Reed

Isaac Ariail Reed headshot
Isaac Ariail
Associate Professor of Sociology

Since my own first year of college (a long time ago!), I have always been drawn to the life of the mind. The purpose of that life, in my view, is to create a learning environment where students can become clear and careful thinkers, active and engaged citizens, and responsible and caring people. In the engagements, we have the opportunity to reconsider and reconstruct how we educate young people and prepare them to navigate the world outside of Grounds. My own research in historical sociology considers how humans have, in different times and places, enhanced their capacity to flourish by constructing complex and interconnected forms of social, technical and economic organization, democratic republics, and ethical traditions; yet simultaneously we have reproduced, and even introduced new forms of, disempowerment, domination and moral destruction. In the engagements, I draw on my research experience to teach students to think comparatively about society and history, and to venture outside their own experience so as to better understand the world and how to act ethically within it. I ask students to learn about the tremendous variation in how the interconnected societies of the globe are organized, connect the long arc of human history to the concerns and struggles of their own generation, and write with rigor, clarity, and courage in the pursuit of truth.

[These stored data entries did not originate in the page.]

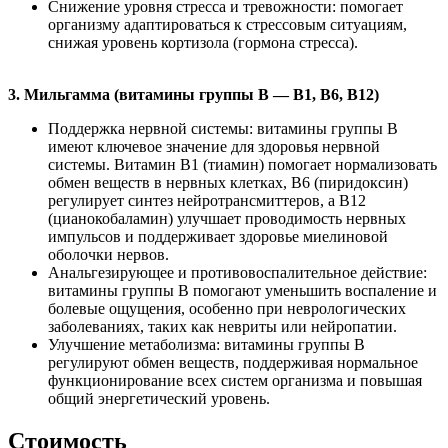
Снижение уровня стресса и тревожности: помогает
организму адаптироваться к стрессовым ситуациям,
снижая уровень кортизола (гормона стресса).
3. Мильгамма (витамины группы В — В1, В6, В12)
Поддержка нервной системы: витамины группы В
имеют ключевое значение для здоровья нервной
системы. Витамин В1 (тиамин) помогает нормализовать
обмен веществ в нервных клетках, В6 (пиридоксин)
регулирует синтез нейротрансмиттеров, а В12
(цианокобаламин) улучшает проводимость нервных
импульсов и поддерживает здоровье миелиновой
оболочки нервов.
Анальгезирующее и противовоспалительное действие:
витамины группы В помогают уменьшить воспаление и
болевые ощущения, особенно при неврологических
заболеваниях, таких как невриты или нейропатии.
Улучшение метаболизма: витамины группы В
регулируют обмен веществ, поддерживая нормальное
функционирование всех систем организма и повышая
общий энергетический уровень.
Стоимость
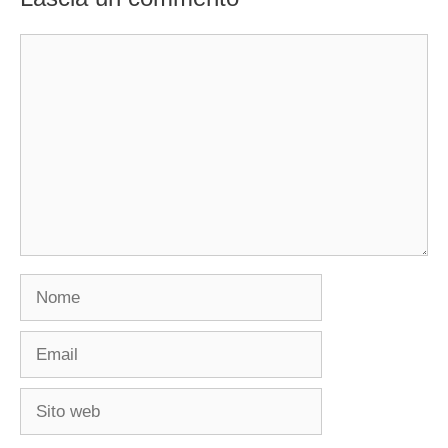
Commento
Nome
Email
Sito
web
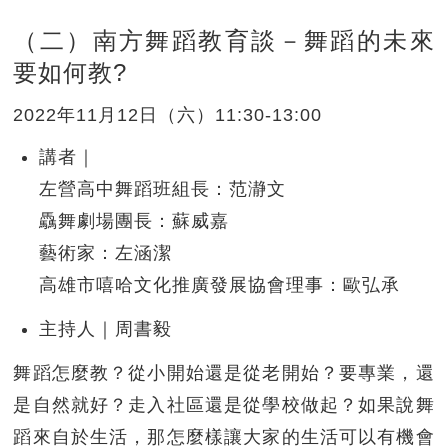
（二）南方舞蹈教育談－舞蹈的未來
要如何教?
2022年11月12日（六）11:30-13:00
講者｜
左營高中舞蹈班組長：范瀞文
驫舞劇場團長：蘇威嘉
藝術家：左涵潔
高雄市嘻哈文化推廣發展協會理事：歐弘承
主持人｜周書毅
舞蹈怎麼教？從小開始還是從老開始？要專業，還
是自然就好？走入社區還是從學校做起？如果說舞
蹈來自於生活，那怎麼樣讓大家的生活可以有機會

The grandson of Jewish refugees, I was born and raised in Durham, North Carolina. I received my Ph.D. in Sociology from Yale University in 2007, after which I taught for nine years at the University of Colorado at Boulder. In 2016 I moved to Charlottesville with my wife Jennifer and daughter Hannah. My first book, Interpretation and Social Knowledge: On the use of theory in the human sciences, proposed a framework for bringing the humanities and social sciences closer together. My current book project examines authority and power in the history of the American republic.